DATASET ENTRIES below:

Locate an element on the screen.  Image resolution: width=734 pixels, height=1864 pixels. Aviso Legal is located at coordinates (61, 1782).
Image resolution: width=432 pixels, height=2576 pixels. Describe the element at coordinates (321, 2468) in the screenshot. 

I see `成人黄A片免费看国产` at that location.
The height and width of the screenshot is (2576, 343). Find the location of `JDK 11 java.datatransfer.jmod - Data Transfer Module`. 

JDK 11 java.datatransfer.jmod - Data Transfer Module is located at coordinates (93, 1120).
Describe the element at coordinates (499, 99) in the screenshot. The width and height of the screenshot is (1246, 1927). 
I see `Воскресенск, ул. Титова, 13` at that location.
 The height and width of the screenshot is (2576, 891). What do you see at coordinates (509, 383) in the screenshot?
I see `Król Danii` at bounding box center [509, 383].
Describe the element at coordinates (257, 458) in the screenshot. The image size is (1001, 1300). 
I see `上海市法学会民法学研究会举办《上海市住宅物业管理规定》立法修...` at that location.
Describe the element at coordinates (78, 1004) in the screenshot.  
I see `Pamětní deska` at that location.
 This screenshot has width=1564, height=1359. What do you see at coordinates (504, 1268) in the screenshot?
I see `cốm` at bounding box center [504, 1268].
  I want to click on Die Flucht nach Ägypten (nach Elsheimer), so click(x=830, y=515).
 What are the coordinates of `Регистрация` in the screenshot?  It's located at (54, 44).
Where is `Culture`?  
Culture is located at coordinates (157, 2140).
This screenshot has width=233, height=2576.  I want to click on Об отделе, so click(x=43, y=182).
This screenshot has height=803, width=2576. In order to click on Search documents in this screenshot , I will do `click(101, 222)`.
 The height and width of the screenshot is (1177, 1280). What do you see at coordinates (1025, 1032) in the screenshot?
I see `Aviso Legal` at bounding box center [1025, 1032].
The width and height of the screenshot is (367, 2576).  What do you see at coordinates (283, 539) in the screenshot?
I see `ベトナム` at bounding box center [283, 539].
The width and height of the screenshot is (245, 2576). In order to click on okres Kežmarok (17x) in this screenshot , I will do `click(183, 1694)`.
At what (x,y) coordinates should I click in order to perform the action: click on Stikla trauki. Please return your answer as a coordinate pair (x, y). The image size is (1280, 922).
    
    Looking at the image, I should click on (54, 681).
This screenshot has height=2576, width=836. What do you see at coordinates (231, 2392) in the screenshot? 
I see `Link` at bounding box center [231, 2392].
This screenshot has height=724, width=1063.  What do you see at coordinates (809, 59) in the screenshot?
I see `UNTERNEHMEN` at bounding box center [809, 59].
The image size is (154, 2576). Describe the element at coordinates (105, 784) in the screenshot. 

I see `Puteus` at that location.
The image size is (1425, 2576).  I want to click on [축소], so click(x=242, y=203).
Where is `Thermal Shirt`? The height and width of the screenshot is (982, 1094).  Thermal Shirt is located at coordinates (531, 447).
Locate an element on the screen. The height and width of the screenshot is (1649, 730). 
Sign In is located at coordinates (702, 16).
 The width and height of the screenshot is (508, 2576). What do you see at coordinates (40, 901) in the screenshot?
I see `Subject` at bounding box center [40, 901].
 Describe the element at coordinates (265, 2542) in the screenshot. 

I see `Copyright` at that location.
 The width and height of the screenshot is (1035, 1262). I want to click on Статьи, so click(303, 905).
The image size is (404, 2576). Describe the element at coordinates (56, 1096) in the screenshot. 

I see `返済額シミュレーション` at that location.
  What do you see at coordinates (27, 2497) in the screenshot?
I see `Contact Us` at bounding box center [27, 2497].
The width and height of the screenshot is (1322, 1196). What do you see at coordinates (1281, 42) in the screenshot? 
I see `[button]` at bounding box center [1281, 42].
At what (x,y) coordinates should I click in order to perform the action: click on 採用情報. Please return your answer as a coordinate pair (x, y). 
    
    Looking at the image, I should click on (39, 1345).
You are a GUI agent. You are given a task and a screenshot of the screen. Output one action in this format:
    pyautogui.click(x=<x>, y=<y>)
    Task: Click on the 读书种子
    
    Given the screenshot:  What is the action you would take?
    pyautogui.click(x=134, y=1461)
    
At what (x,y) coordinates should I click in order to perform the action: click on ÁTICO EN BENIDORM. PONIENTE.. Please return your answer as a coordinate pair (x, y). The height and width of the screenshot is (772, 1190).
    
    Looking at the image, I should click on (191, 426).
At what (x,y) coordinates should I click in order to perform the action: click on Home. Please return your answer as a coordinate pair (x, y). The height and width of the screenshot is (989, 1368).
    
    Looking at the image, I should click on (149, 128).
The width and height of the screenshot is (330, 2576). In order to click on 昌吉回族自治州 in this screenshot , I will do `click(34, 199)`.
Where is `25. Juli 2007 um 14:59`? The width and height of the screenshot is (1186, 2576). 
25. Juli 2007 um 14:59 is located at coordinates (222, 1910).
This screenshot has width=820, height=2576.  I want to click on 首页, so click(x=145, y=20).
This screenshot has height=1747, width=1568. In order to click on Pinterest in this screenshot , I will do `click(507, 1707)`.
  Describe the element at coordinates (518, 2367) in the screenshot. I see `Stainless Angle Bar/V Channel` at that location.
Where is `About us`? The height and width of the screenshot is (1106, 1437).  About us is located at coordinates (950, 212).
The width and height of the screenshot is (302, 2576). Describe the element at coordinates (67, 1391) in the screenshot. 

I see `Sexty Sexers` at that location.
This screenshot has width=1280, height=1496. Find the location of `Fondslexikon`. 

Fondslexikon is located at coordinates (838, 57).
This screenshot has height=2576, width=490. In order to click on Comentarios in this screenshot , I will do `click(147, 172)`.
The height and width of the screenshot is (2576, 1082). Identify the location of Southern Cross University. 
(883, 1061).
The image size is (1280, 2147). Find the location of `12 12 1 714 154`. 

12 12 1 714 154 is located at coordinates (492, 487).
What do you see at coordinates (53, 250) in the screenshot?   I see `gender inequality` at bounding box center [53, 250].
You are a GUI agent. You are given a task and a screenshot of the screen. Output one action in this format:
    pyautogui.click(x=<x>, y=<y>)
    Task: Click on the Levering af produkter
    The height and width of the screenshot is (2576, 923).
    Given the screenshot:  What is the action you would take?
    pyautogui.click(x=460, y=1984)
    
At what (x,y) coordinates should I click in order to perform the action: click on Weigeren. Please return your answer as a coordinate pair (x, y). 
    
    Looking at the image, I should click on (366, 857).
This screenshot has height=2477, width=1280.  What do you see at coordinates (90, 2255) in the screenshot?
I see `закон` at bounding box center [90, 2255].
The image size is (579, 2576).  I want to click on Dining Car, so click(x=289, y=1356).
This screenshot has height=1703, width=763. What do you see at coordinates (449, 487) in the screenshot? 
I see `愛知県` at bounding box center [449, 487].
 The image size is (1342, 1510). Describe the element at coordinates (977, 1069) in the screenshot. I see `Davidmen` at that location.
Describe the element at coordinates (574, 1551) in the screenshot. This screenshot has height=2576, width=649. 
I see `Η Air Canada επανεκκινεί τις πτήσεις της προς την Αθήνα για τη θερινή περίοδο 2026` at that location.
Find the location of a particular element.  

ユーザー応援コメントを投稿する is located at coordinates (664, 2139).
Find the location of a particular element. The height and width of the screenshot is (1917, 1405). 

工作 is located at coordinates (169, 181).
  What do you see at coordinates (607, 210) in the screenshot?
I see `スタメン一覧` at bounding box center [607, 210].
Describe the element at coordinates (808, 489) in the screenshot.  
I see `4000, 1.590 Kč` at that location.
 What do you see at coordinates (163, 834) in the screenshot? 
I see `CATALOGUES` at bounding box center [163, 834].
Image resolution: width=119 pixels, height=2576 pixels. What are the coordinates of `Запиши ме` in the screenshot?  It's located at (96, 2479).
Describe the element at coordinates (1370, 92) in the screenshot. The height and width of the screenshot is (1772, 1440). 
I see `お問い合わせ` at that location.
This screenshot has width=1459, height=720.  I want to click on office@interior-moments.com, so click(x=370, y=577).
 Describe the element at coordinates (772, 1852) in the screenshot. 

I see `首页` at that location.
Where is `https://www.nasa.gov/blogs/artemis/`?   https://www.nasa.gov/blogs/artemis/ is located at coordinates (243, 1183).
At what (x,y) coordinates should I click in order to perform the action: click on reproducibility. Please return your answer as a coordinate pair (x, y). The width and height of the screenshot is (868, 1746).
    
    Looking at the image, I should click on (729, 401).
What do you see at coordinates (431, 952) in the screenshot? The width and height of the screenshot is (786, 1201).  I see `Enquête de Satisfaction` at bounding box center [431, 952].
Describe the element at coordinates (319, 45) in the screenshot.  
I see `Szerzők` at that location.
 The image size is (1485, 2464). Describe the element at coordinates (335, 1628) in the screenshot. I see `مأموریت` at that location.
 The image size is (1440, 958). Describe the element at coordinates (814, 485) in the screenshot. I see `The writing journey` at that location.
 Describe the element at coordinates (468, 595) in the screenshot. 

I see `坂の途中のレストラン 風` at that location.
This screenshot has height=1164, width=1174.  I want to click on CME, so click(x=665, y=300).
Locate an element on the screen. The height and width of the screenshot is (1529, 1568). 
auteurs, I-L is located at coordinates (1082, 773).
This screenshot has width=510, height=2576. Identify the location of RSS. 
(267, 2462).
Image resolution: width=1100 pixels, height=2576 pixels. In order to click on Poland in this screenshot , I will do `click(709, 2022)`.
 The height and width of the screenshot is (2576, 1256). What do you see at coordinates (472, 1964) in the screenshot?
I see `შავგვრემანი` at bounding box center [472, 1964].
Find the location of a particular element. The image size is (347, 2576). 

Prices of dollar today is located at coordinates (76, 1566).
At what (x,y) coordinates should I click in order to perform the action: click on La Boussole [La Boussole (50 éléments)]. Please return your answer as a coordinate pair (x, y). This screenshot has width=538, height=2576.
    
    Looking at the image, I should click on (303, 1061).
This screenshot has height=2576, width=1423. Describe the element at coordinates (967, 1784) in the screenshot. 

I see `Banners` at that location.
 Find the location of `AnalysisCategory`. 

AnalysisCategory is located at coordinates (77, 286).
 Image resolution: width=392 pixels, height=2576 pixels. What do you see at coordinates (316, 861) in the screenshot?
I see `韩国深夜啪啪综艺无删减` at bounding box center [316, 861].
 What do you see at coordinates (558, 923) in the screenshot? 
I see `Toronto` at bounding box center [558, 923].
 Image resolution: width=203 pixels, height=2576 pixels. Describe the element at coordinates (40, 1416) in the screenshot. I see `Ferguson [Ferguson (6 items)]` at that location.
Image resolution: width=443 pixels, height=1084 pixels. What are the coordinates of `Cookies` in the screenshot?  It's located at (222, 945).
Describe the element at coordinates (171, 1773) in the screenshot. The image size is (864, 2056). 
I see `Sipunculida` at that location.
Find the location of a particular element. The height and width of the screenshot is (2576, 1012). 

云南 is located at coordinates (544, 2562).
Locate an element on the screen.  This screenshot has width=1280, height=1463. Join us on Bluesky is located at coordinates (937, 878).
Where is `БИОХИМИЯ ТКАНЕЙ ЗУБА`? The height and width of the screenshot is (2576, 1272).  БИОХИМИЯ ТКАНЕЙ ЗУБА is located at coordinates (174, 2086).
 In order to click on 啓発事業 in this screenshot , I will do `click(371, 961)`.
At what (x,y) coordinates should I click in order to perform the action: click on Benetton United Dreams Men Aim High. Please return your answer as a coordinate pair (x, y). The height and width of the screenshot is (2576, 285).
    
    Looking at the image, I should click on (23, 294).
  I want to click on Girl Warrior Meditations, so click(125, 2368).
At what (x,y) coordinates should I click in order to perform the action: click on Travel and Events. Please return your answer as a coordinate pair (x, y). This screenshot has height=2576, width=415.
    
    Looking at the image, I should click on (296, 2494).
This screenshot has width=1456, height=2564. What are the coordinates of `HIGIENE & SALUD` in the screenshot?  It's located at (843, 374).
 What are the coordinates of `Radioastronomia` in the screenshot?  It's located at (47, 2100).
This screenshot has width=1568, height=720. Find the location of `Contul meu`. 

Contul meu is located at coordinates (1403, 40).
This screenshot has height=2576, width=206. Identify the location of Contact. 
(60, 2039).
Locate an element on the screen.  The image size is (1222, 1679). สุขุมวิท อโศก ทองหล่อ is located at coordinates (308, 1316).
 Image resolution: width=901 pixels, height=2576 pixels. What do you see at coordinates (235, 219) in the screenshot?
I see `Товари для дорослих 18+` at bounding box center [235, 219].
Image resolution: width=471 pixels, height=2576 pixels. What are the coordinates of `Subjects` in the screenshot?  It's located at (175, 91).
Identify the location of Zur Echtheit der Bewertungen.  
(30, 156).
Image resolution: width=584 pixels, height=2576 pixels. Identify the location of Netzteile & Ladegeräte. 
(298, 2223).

End of DATASET ENTRIES.

What you give back should be only the lines of the records above, starting at the line with "Task: Click on the 读书种子" and ending at the line with "The width and height of the screenshot is (330, 2576).", restated word for word.

== REPLY TO THE EXERCISE ==
    Task: Click on the 读书种子
    
    Given the screenshot:  What is the action you would take?
    pyautogui.click(x=134, y=1461)
    
At what (x,y) coordinates should I click in order to perform the action: click on ÁTICO EN BENIDORM. PONIENTE.. Please return your answer as a coordinate pair (x, y). The height and width of the screenshot is (772, 1190).
    
    Looking at the image, I should click on (191, 426).
At what (x,y) coordinates should I click in order to perform the action: click on Home. Please return your answer as a coordinate pair (x, y). The height and width of the screenshot is (989, 1368).
    
    Looking at the image, I should click on (149, 128).
The width and height of the screenshot is (330, 2576). In order to click on 昌吉回族自治州 in this screenshot , I will do `click(34, 199)`.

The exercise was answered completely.